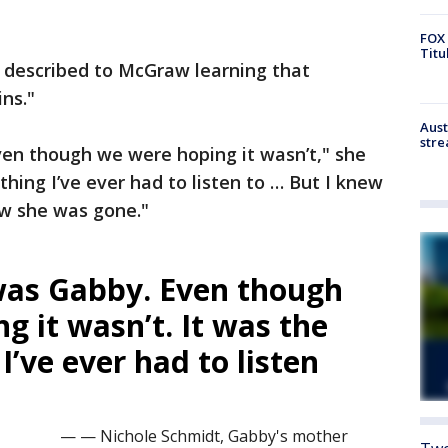
FOX 
Titu
r described to McGraw learning that
ns."
Aust
stre
en though we were hoping it wasn’t," she
thing I’ve ever had to listen to … But I knew
ew she was gone."
was Gabby. Even though
g it wasn’t. It was the
I’ve ever had to listen
— — Nichole Schmidt, Gabby's mother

== == ==

Using the records above, write out exactly the lines from the one containing "thing I’ve ever had to listen to … But I knew" through the last, and add nothing.

● REPLY:
thing I’ve ever had to listen to … But I knew
ew she was gone."
was Gabby. Even though
g it wasn’t. It was the
I’ve ever had to listen
— — Nichole Schmidt, Gabby's mother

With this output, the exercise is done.